[Records drawn from a dataset]
══════
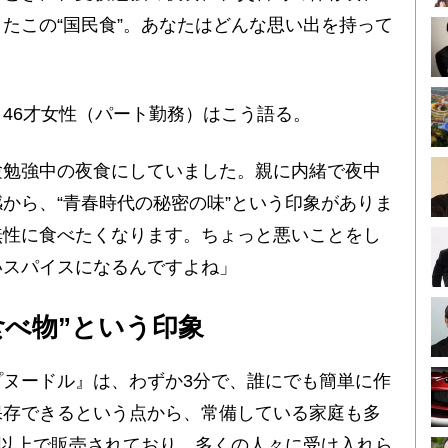
たこの“国民食”。あなたはどんな思い出を持って
46才女性（パート勤務）はこう語る。
験勉強中の夜食にしていました。親に内緒で夜中
から、“青春時代の秘密の味”という印象がありま
無性に食べたくなります。ちょっと悪いことをし
いスパイスになるんですよね」
食べ物”という印象
ヌードル』は、わずか3分で、誰にでも簡単に作
保存できるという点から、常備している家庭も多
国以上で販売されており、多くの人々に受け入れら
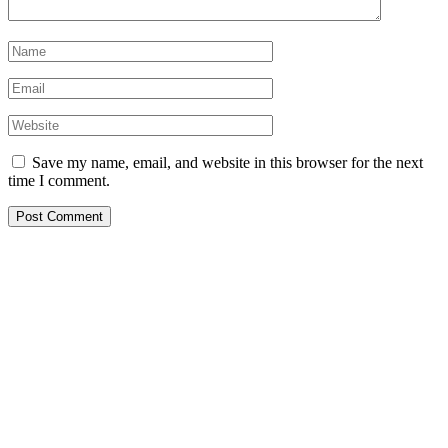
Save my name, email, and website in this browser for the next
time I comment.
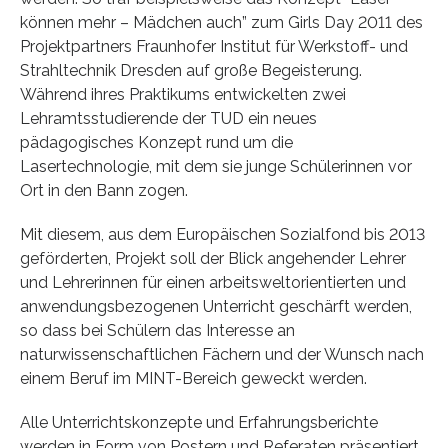
können mehr – Mädchen auch” zum Girls Day 2011 des
Projektpartners Fraunhofer Institut für Werkstoff- und
Strahltechnik Dresden auf große Begeisterung.
Während ihres Praktikums entwickelten zwei
Lehramtsstudierende der TUD ein neues
pädagogisches Konzept rund um die
Lasertechnologie, mit dem sie junge Schülerinnen vor
Ort in den Bann zogen.
Mit diesem, aus dem Europäischen Sozialfond bis 2013
geförderten, Projekt soll der Blick angehender Lehrer
und Lehrerinnen für einen arbeitsweltorientierten und
anwendungsbezogenen Unterricht geschärft werden,
so dass bei Schülern das Interesse an
naturwissenschaftlichen Fächern und der Wunsch nach
einem Beruf im MINT-Bereich geweckt werden.
Alle Unterrichtskonzepte und Erfahrungsberichte
werden in Form von Postern und Referaten präsentiert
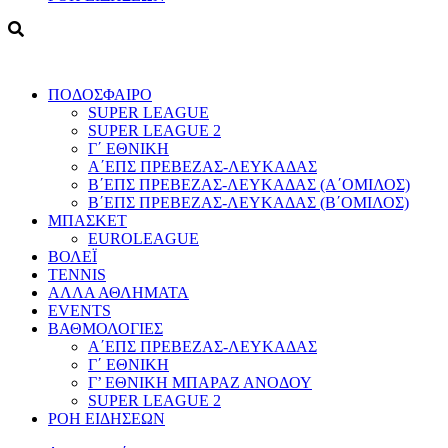
ΠΟΔΟΣΦΑΙΡΟ
SUPER LEAGUE
SUPER LEAGUE 2
Γ΄ ΕΘΝΙΚΗ
Α΄ΕΠΣ ΠΡΕΒΕΖΑΣ-ΛΕΥΚΑΔΑΣ
Β΄ΕΠΣ ΠΡΕΒΕΖΑΣ-ΛΕΥΚΑΔΑΣ (Α΄ΟΜΙΛΟΣ)
Β΄ΕΠΣ ΠΡΕΒΕΖΑΣ-ΛΕΥΚΑΔΑΣ (Β΄ΟΜΙΛΟΣ)
ΜΠΑΣΚΕΤ
EUROLEAGUE
ΒΟΛΕΪ
TENNIS
ΑΛΛΑ ΑΘΛΗΜΑΤΑ
EVENTS
ΒΑΘΜΟΛΟΓΙΕΣ
Α΄ΕΠΣ ΠΡΕΒΕΖΑΣ-ΛΕΥΚΑΔΑΣ
Γ΄ ΕΘΝΙΚΗ
Γ’ ΕΘΝΙΚΗ ΜΠΑΡΑΖ ΑΝΟΔΟΥ
SUPER LEAGUE 2
ΡΟΗ ΕΙΔΗΣΕΩΝ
══════
» EXERCISE: "無性に食べたくなります。ちょっと悪いことをし" marks the first line to copy, and "können mehr –" marks the last. Repeat that stretch above exactly, with no pictures.

» EXERCISE RESPONSE:
無性に食べたくなります。ちょっと悪いことをし
いスパイスになるんですよね」
食べ物”という印象
ヌードル』は、わずか3分で、誰にでも簡単に作
保存できるという点から、常備している家庭も多
国以上で販売されており、多くの人々に受け入れら
Save my name, email, and website in this browser for the next
time I comment.
können mehr – Mädchen auch” zum Girls Day 2011 des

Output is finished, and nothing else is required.